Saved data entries

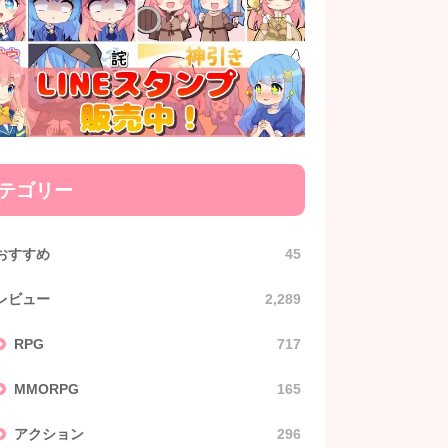
テゴリー
おすすめ
45
レビュー
2,289
RPG
717
MMORPG
165
アクション
296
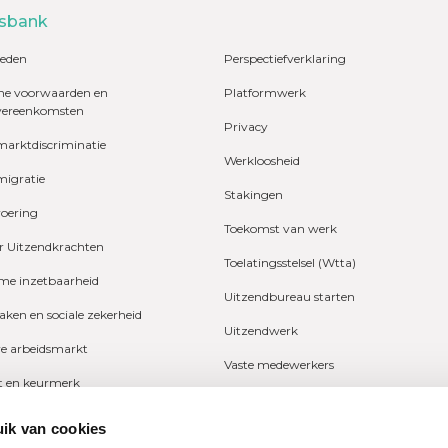
sbank
eden
Perspectiefverklaring
e voorwaarden en
Platformwerk
vereenkomsten
Privacy
marktdiscriminatie
Werkloosheid
migratie
Stakingen
voering
Toekomst van werk
r Uitzendkrachten
Toelatingsstelsel (Wtta)
e inzetbaarheid
Uitzendbureau starten
zaken en sociale zekerheid
Uitzendwerk
ve arbeidsmarkt
Vaste medewerkers
it en keurmerk
Wetgeving
fers en onderzoeken
ik van cookies
Ziekte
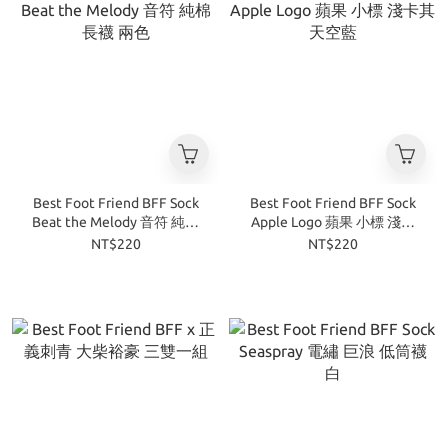
Best Foot Friend BFF Sock
Best Foot Friend BFF Sock
Beat the Melody 音符 純棉
Apple Logo 蘋果 小標 淺卡
長襪 兩色
其 天空藍
NT$220
NT$220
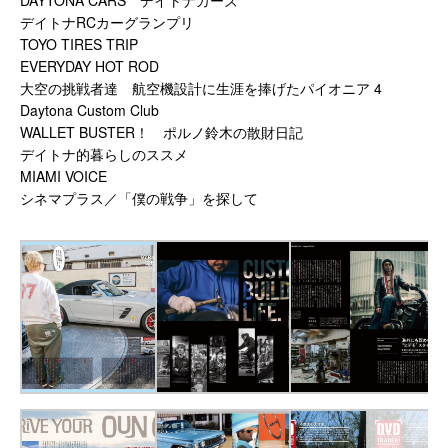
DAYTONA CARS デイトナカーズ
デイトナRCカーグランプリ
TOYO TIRES TRIP
EVERYDAY HOT ROD
大空の挑戦者達 航空機設計に生涯を捧げたパイオニア 4
Daytona Custom Club
WALLET BUSTER！ ポルノ鈴木の散財日記
デイトナ的暮らしのススメ
MIAMI VOICE
シネマプラス／「僕の戦争」を探して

● Exercise requirements:
Word for word, retype the lines in the entries above that run from the one with "Toelatingsstelsel (Wtta)" through the one with "Beat the Melody 音符 純棉". Both ends count; pictures do not.

● Result of this task:
Toelatingsstelsel (Wtta)
e inzetbaarheid
Uitzendbureau starten
zaken en sociale zekerheid
Uitzendwerk
ve arbeidsmarkt
Vaste medewerkers
it en keurmerk
Wetgeving
fers en onderzoeken
ik van cookies
Ziekte
Best Foot Friend BFF Sock
Best Foot Friend BFF Sock
Beat the Melody 音符 純棉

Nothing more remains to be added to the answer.